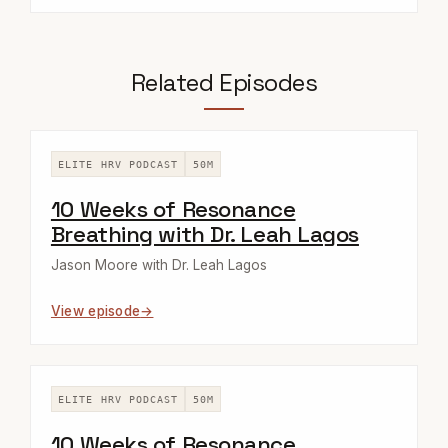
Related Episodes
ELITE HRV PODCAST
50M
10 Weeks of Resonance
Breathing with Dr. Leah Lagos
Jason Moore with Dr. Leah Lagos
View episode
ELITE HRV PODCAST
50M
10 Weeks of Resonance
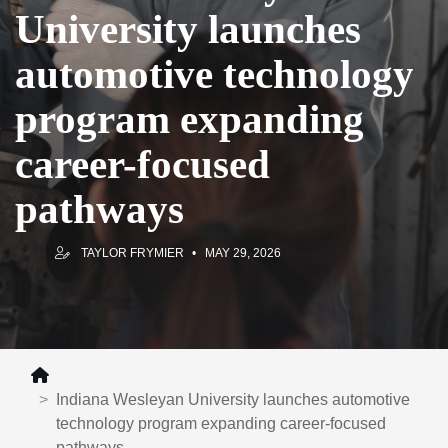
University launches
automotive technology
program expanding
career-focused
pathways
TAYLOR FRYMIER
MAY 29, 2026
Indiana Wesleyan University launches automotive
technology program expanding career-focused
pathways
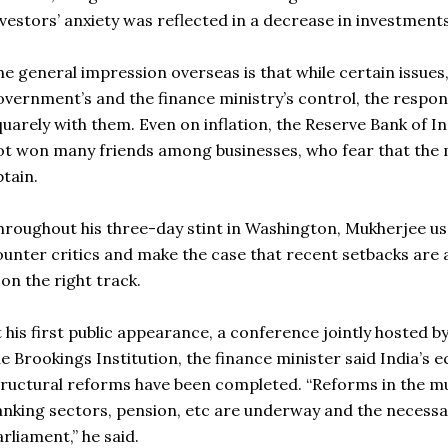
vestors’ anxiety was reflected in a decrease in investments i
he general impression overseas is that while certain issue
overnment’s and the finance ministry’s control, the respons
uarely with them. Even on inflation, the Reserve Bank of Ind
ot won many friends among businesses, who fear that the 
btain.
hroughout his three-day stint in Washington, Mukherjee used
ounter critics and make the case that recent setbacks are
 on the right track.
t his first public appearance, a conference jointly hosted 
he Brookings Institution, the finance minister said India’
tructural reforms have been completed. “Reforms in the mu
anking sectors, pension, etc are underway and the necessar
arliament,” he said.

# Task objective:
Using the records above, copy word for word the line with "overnment’s and the", the line with "tructural reforms have", and every line between them.

# Result below:
overnment’s and the finance ministry’s control, the respons
uarely with them. Even on inflation, the Reserve Bank of Ind
ot won many friends among businesses, who fear that the 
btain.
hroughout his three-day stint in Washington, Mukherjee used
ounter critics and make the case that recent setbacks are
 on the right track.
t his first public appearance, a conference jointly hosted 
he Brookings Institution, the finance minister said India’
tructural reforms have been completed. “Reforms in the mu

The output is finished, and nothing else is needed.